I'm experiencing quite slow executions of host:8000/custom/SA-ThreatIntelligence/notable_events/update_status when editing a notable event through the Incident Review view. Here's a Gantt chart of a slow-feeling execution:
Built based on notable_event_update_rest_handler.log
and reviewstatuses_rest_handler.log
. The biggest offenders are getCorrelationSearches, commentLengthRequired, isUrgencyOverrideAllowed, getStatusLabelMap and getDefaultStatus, the others are just calling those and inheriting their slowness.
Those all sound as if they're basically loading configuration - any hint on speeding that up or further debugging?
Splunk 6.1.4 on Windows 2008R2, running ES 3.1.1.
You are correct, the redundant calls should not be performed. Look to a future maintenance release of ES to improve performance (we actually have some other things we are looking into that should improve performance).

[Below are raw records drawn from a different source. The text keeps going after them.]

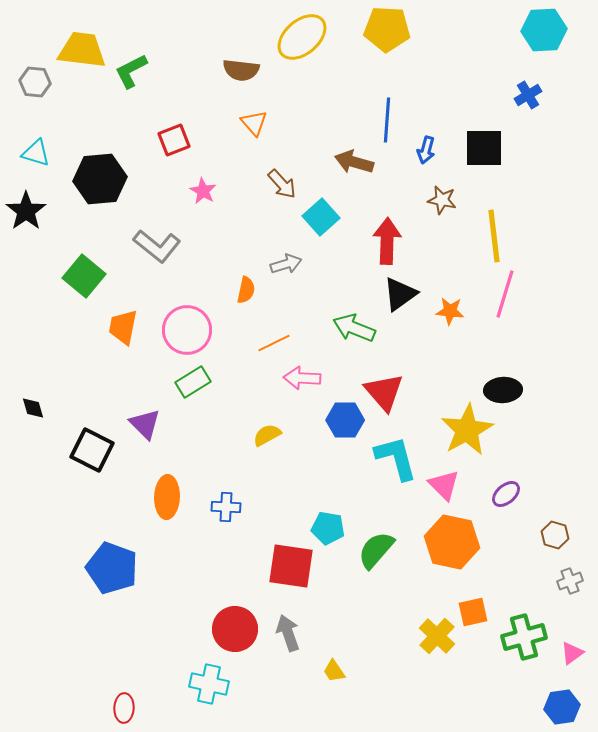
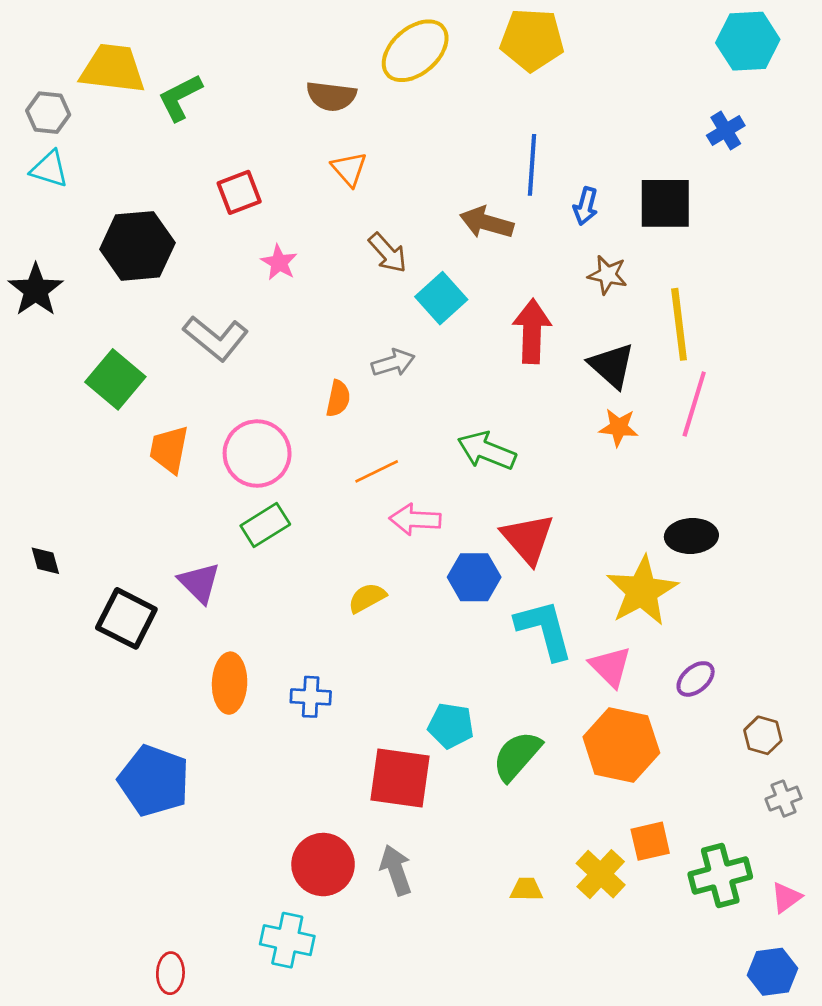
cyan triangle: (36, 153) -> (49, 169), moved
black triangle: (400, 294) -> (612, 366), moved, turned -42
yellow trapezoid: (334, 671) -> (526, 889), moved, turned 125

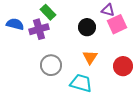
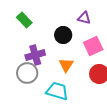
pink square: (117, 24) -> (93, 46), moved
purple cross: (39, 29) -> (35, 55), moved

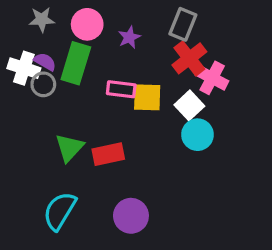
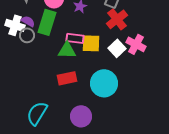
pink cross: (212, 78) -> (136, 44), moved
cyan circle: (197, 135) -> (104, 83), moved, size x1.4
green triangle: (69, 148) -> (67, 50), moved, turned 48

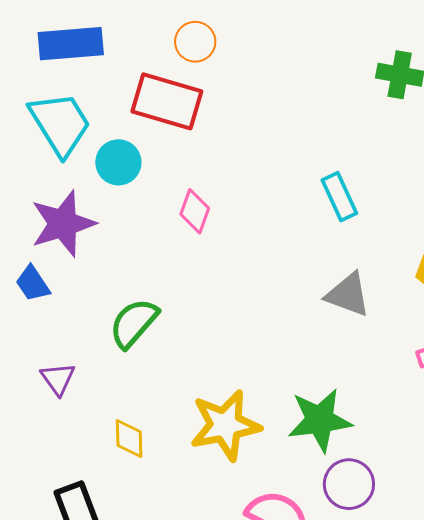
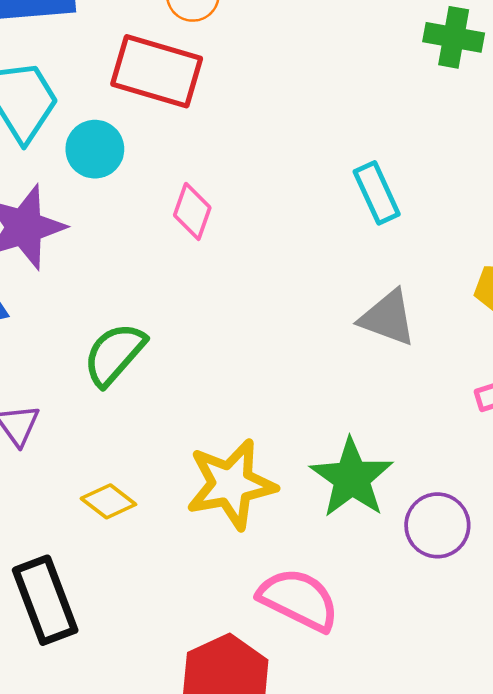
green star: (320, 420) -> (352, 478), turned -30
yellow diamond: (129, 439) -> (108, 501), turned -51
purple circle: (349, 484) -> (437, 525), moved

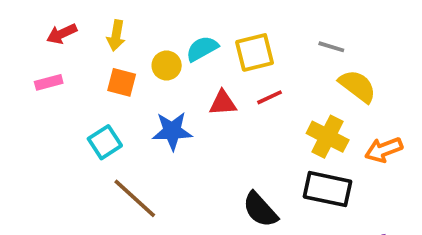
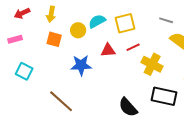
yellow cross: (328, 137) -> (152, 64), moved
cyan square: (105, 142) -> (24, 71), moved, turned -30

3.2.1 released a few days ago still uses this extremely slow import. A minute of fiddling with a few .py files after updating takes https://localhost:8000/en-US/custom/SA-ThreatIntelligence/notable_info/all from 13.2s to 10s, for example. Still terrible, but it was 32% more terrible before the fiddling...
Also, it seems there are slow calls being made from the main UI thread synchronously, as complained about by my browser:
"Progress" is all I wanted to hear, thanks 🙂
Hey Luke,
Any news about that maintenance release?
I can't be very specific but I can tell you that it should be soon. I actually reviewed the change-list for this particular problem myself. Sorry for having to be cagey about the dates.
An example of optimization potential, the Incident Review view loads a list of Notable Event owners for the filter in the top left corner via a search... and calls a custom .py endpoint to load a list of Notable Event owners for the log review popup thingy. That'll also help declutter code redundancy... and make customization of that list easier.
Looking forward as hard as my eyes can take 😉
While you're at it, are there plans to reduce the looking-for-summaries overhead that occurs when launching a search? Apparently all saved searches visible in the current context are examined, taking 30ms-ish per saved search on a testing instance. With hundreds of globally visible saved searches in ES, that adds up to several seconds of overhead for every search. Here's a pastebin, look around line 146ish: http://pastebin.com/hg3AtJCe
It doesn't explicitly say "going through all visible saved searches", but I've reproduced that with a naked Splunk. No saved searches, 0.1s for | stats count
- 75 saved searches, 0.5s - 150 saved searches, 1.0s. Turning them app-visible and running the search in a different app behaves as if the saved searches didn't exist, so the globally visible ones are the issue.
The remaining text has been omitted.